Nazım imar planında konut-konut geliştirme bölgesi gibi görünen yerlerde arsa sahipleriyle bu tür sözleşmeler yapılıp arazinin çoğunluğundan vekalet alınarak belediyelere başvurular yapılıyordu. Belediye meclisi de çoğunluk hisseyi temsil ediyor diye imar yapma yetkisini devrediyordu. Sonuçta getirilen imar planı da meclisten geçirilerek hukuken geçerli hale geliyordu.
1 sene kadar büyükşehirin başına geçen Mustafa Tuna da aynı şekilde Dikmen'de kendi kardeşine 2018 rakamlarıyla 200 milyonluk avanta sağlamaya kalkıştı, neyse ki o plan derhal iptal edildi.
Düşünün, kendi kardeşinin inşaat firmasıyla anlaşan bir kooperatife alelacele hem 1,8 emsalle imar planı geçirtti, daha da arsızca bir rezilliği ise o arazide bulunan 7 dönümden fazla belediye arazisini de ölmüş eşek fiyatına kooperatife devretmeye kalktı.
Bu işlerde maalesef hep iştakipçiliği şeklinde vekalet sözleşmesi yapmışlar, öyle ki vekaleti alan eninde sonunda bir şekilde o avantayı koparacak şekilde düzenlenmiş.

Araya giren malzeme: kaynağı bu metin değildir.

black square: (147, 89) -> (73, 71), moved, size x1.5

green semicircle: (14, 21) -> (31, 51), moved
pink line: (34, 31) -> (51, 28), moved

Bakın benzeri bir durum yakında Belören'de yaşanacak. Hukuka aykırı işleri çok olan kooperatiflerin vekaletle %6, hatta şimdi %10 pay vermek için çırpındıkları bir plancı var, daha önce bir kaç kez püskürttük, ama adamlar pes etmiyor. Arsanın %10 kadarını bu tip sözleşmeyle devredip hem kendi açıklarını kapatmak, hem de o devasa paydan yedi sülalelik dünyalıklarını çıkarma peşindeler.